Wednesday, May 5, 2010

Road Trip (Prelude) © Claudia Schlottman


I’m on my first real road trip since Clint had the temerity to die last June.  (Yes, I still have anger issues and have no idea how long they will last).

When Clint started first grade in Hattiesburg, Mississippi, Prentiss Smith was in his class.   They knew each other but were not close friends.  Clint’s parents were, in a word, laissez -faire, in their parenting skills, and Prentiss’ parents were more traditional, so the two boys didn’t travel in the same circles.  In fact, while Prentiss was having lavish birthday parties, Clint never had one at all.  No wonder he told me when we met that he wasn’t sure if he could love because he didn’t know how it felt to be loved - neither by his parents nor his wife.  He knew the love of his children, but that’s light years from the nurturing of parents and the passions of romantic love.

When the two boys were in fourth grade, Clint’s father, a superintendent for the Illinois Central Railroad, was transferred to Jackson, Tennessee, the first of six transfers between that time and his final transfer to Vicksburg, Mississippi, when Clint was in ninth grade and where he would graduate from high school.  (Gad!  Listening to Proust has elongated my sentences in a spectacular way).

I need to get back to the road trip, but there is more vital background to be laid down before I can do that.  I’ll try to give you the short version.  After all those years of separation, Clint and Prentiss found themselves in the same Freshman class at Tulane Medical School and, and both married with children, went through medical school together but took different paths in residency.  Clint did his undergraduate work at LSU, and he chose to go into urology and returned to LSU to complete his residency in New Orleans at Charity Hospital.  Prentiss went to the University of Miami and pursued his residency in cardiovascular surgery.  Stay with me.  By 1995, they were both in private practice, Clint in Macon, Georgia and Prentiss in Baton Rouge, Louisiana.

Then, in April of 1968, both having been drafted into the Army, they found themselves once again united.  This time in Saigon at the Field Hospital, where they operated on GIs for the next 13 months.  When Clint arrived in Viet Nam, all billets for urologists in the field were taken, so he went to Saigon to do general surgery.  (When he got home in July of 1969, he had callouses on his hands from operating).  Prentiss did all of the cardiovascular surgery with the help of a couple of others, but he did more general surgery than anything else, and he and Clint worked together, mostly at night, because that was when most of the flaps occurred.  They performed the first kidney transplant in Southeast Asia, and many days, when they should have been sleeping, they drove across Saigon to the civilian hospital and operated on locals, both from South and North Vietnam  - for free.  A long term, long distance friendship came of that time in Vietnam, fed, also by the common thread that brought their lives together at three turning points in their lives.  As they got older, the two men became closer and tried to visit one another occasionally, especially after retirement.

Whew.

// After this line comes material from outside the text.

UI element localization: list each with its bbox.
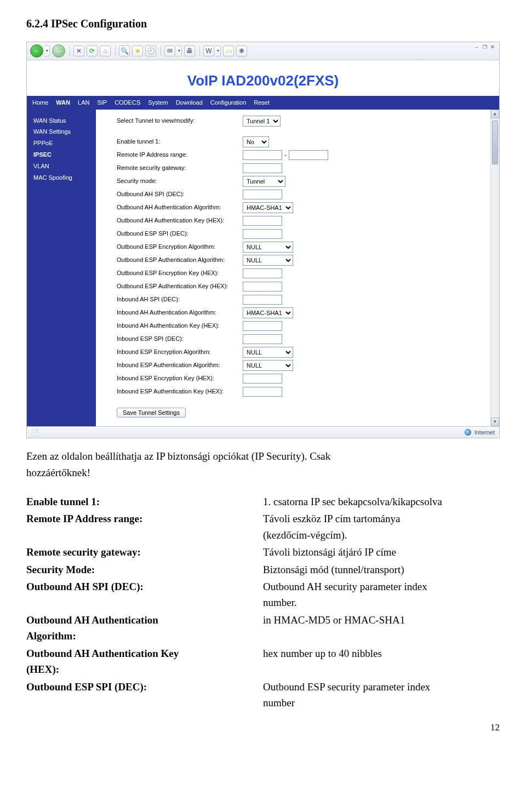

Now back to the road trip.

I am convinced in my heart that Clint, though actively dying at the time, kept himself alive to go to his 50th Medical School Reunion in New Orleans last May and to come to Baton Rouge to see Prentiss, who was too ill to attend.  I won’t go into his troubles; this is already out of control. 

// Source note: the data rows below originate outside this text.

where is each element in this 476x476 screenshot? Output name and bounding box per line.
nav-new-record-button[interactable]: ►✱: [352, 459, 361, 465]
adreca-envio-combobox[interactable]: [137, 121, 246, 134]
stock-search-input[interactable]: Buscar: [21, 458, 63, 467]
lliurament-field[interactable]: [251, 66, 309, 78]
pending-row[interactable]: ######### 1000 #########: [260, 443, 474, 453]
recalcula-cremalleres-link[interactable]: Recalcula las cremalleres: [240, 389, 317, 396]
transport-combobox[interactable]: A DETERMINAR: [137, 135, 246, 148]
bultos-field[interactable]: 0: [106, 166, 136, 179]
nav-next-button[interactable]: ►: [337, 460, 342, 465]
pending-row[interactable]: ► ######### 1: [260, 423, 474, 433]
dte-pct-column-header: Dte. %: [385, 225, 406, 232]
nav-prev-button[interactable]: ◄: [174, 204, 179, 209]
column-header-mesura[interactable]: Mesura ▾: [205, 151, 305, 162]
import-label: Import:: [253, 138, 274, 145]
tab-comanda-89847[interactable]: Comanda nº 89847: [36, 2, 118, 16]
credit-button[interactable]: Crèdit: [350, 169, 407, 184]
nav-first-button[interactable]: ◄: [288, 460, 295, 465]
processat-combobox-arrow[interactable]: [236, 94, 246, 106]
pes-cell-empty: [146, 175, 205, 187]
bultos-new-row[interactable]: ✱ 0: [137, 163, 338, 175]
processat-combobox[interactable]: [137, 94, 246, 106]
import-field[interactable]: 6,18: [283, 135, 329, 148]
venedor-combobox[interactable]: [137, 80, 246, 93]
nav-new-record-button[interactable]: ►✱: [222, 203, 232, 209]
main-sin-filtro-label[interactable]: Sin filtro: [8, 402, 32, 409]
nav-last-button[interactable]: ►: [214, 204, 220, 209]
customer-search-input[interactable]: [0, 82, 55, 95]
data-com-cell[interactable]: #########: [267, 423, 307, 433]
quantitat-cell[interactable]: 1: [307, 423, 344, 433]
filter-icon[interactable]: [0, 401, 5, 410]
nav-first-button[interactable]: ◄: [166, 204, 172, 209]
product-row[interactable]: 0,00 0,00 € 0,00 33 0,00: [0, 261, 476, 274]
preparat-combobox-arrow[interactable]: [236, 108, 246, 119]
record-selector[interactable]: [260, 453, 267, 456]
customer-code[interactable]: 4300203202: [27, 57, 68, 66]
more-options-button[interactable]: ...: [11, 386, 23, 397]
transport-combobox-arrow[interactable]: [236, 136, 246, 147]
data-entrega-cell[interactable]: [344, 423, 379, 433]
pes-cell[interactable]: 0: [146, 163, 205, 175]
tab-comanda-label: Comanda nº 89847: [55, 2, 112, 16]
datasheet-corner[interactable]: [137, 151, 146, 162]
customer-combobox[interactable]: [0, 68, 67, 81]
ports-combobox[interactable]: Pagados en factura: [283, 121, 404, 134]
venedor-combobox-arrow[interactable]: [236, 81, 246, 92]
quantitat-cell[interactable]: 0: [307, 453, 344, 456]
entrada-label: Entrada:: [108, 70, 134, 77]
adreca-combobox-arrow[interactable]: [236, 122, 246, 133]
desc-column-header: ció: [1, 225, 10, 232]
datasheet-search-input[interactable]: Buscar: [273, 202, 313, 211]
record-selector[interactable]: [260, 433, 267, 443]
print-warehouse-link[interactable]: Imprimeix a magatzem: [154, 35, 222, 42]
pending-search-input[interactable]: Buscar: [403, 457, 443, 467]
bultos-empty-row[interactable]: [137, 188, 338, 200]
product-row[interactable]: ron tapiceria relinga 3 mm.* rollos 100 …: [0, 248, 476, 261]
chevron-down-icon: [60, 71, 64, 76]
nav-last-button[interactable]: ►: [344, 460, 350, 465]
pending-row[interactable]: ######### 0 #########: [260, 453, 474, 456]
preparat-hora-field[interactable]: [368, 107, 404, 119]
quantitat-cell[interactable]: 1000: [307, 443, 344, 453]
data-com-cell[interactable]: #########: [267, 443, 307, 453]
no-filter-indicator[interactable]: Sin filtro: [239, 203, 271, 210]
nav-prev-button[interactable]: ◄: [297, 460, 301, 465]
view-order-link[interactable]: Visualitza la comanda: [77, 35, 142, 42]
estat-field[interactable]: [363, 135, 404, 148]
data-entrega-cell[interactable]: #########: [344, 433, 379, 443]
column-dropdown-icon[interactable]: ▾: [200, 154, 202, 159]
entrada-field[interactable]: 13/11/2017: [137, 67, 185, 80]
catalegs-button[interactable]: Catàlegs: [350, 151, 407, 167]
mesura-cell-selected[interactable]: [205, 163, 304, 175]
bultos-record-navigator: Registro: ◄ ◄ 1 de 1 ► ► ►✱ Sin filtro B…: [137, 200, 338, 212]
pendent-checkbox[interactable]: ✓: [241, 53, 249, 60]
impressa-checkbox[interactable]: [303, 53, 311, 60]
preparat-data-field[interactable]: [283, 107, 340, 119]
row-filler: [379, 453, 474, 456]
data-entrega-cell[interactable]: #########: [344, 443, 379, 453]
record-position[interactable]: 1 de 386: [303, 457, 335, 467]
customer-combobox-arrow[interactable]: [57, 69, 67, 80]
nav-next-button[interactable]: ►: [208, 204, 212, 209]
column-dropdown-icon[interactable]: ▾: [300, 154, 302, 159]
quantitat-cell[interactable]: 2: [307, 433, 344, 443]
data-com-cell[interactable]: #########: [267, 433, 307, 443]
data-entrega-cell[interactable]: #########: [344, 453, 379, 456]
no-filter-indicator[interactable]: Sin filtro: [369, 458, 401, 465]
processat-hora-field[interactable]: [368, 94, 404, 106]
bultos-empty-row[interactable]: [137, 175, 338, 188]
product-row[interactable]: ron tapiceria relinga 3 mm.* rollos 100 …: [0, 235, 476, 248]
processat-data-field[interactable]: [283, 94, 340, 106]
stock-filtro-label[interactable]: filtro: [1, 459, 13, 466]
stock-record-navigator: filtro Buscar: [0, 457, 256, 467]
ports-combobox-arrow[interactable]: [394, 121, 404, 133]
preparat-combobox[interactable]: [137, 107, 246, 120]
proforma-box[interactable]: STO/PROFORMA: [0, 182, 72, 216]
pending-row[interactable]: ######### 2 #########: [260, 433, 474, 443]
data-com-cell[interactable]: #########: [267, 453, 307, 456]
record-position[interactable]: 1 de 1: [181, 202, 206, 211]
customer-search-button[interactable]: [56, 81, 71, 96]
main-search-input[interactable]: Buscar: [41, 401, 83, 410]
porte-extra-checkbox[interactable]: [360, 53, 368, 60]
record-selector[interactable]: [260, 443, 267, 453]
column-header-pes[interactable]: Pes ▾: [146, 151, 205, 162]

I’m in Baton Rouge, dogs and tow but boarded because of the Smith’s cats.  We are having drinks and talking about Clint, sharing memories and our love for that exceptional human being.  He can hardly walk, and Prentiss just brought me, unbidden, a glass of Chardonnay.  (It’s 3:30 PM over here).  I thanked him sweetly.  He is better but still very sick.  Susan reminds me of me when Clint was dying.  Prentiss is an alcoholic, as was Clint, and she is as patient with him as I came to be with The Love of My Life.  We lost our battles with the alcoholism and learned to choose to be happy (as much as is possible when your husband is killing himself) rather than be right.

This could go on for days, so I’ll give it a rest and pick up another day.